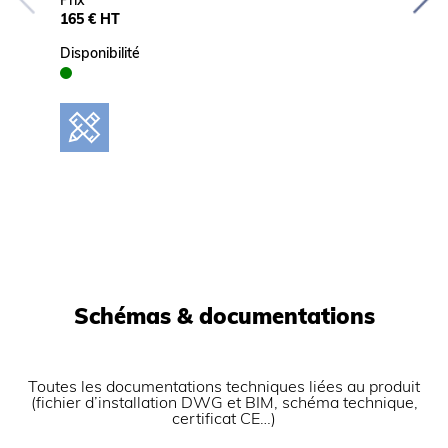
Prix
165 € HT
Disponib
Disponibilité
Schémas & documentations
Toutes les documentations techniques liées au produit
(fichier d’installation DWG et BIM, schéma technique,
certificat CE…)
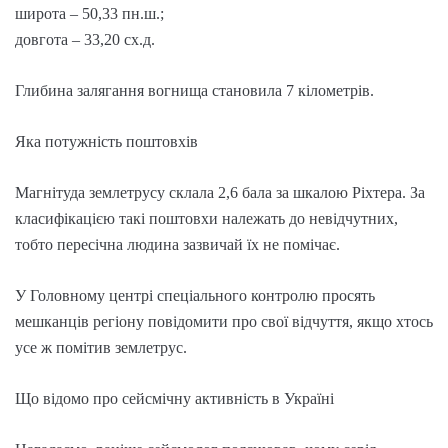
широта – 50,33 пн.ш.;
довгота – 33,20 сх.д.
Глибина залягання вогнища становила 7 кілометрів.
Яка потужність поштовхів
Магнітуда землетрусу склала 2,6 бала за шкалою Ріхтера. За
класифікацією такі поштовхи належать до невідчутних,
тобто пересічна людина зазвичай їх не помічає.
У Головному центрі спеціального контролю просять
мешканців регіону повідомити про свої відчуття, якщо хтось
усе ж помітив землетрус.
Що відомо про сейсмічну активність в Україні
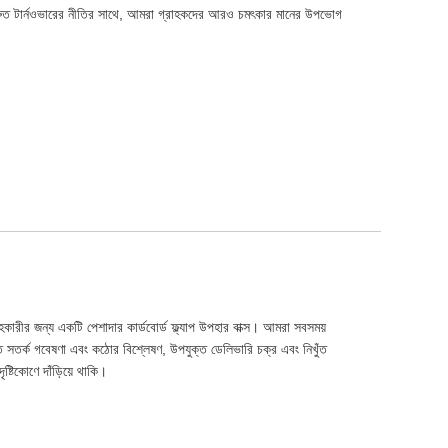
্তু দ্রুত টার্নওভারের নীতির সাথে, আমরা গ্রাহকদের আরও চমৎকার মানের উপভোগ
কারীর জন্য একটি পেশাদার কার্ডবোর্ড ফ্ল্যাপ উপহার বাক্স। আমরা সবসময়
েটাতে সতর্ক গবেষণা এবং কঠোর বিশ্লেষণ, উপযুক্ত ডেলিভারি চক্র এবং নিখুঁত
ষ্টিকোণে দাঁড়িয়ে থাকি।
* * *
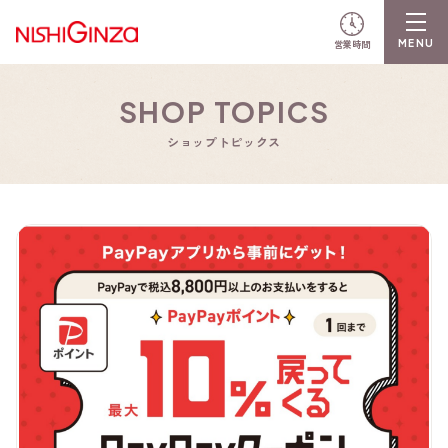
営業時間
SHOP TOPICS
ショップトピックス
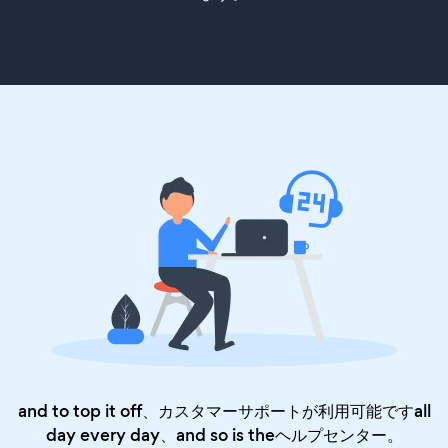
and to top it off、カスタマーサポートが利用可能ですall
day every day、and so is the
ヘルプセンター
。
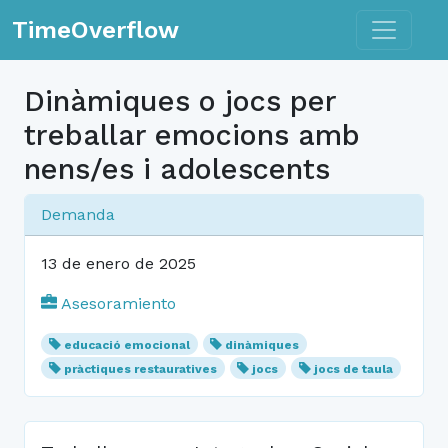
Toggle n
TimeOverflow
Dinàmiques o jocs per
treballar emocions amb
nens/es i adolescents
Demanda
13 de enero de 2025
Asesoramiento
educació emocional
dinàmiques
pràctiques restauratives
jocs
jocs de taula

What is needed.
Pull every line containing the word "documentations" out of the entries above.

Reply to the task.
Schémas & documentations
Toutes les documentations techniques liées au produit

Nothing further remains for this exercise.